When translating in a Centralized Procedure setting, we commonly translate a pre-final version of the text ahead of time. This strategy guarantees that our customers’ country offices have sufficient time to evaluate the translations. After Day 210 of the procedure, when we receive the final changes in the EN texts from the client, the remaining five-day period provides the opportunity for us to implement these changes.

How long does it take to get a Master Agreement in place?

We can send our MSA upon request and depending on the level of changes, and it can take up to a couple of weeks until signature.

What software do you use to coordinate and sync your activity?

We’ve developed 2 software – a Project Management and a Clients ́ Portal – which facilitate and automate many of the communication requirements associated with urgent and regular translation projects:

PROJECT MANAGEMENT PORTAL 

We have built a portal where Project Managers can very quickly post new projects, receive applications from translators, review translators ́ profiles (professional/educational background, services and specializations, feedback on their work, etc.) and hire the best candidates according to project requirements. The platform provides a central place where PMs can have real-time access to their projects, communicate with hired translators, store/exchange files via a secured system, etc. 

CLIENTS ́ PORTAL

We have created an online Portal to respond to Life Sciences companies ́ demand for real-time access to their projects and billing information. As well as providing a secure and HIPAA compliant store/exchange file system, it also centralizes all translation activities with one provider. Imagine a customized portal, where all your colleagues from all operating offices can place orders in one place. This technology automates and facilitates the coordination of large-scale and regular translation projects.

We have developed an API we could use to connect with our clients ́ platform.

Do you have a portal for your customers?

We’ve created a uniquely tailored online Portal to respond to Life Sciences companies ́ demand for real-time access to their projects and billing information. As well as providing a secure and HIPAA compliant store/exchange file system, it also centralizes all translation activities with one provider. Imagine a customized portal, where all your colleagues from all operating offices can place orders in one place. This technology automates and facilitates the coordination of large-scale and regular translation projects.

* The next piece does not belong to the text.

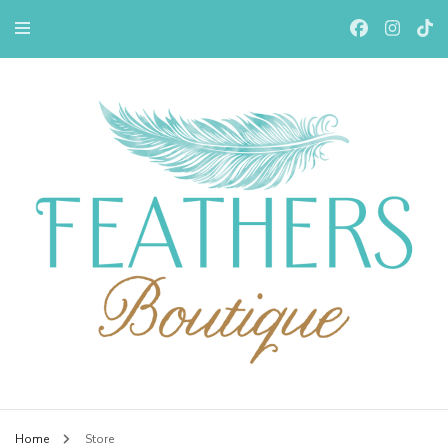
Feathers Boutiqe
Home
Store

  • Is it possible to request new features on your portal?
  • Can we have multi-users working simultaneously on your portal?
  • Is there a fee to use your portal?

Do you use CAT tools?

For Translation Memory management, we use Trados Studio (current version 2019). For each client, we create a specific TM for each language pair that is updated on a project basis upon translation finalization, to keep terminology and stylistic consistency for future translations.

Do your team of translators work under an NDA?

All our medical translators and experts work under binding non-disclosure agreements. 

Are you compliant with the EU General Data Protection Regulation?

We are registered with the local data protection organization and is up-to-date with GDPR requirements.  Our teams receive on-going training sessions from our data privacy consultant to keep up to date with GDPR requirements. We anonymize personal data before sharing any document with our translation teams and re-insert all data back, before delivery of the final translation Our portals are integrated with an online sharing/storage system that are fully HIPAA and Data Protection compliant.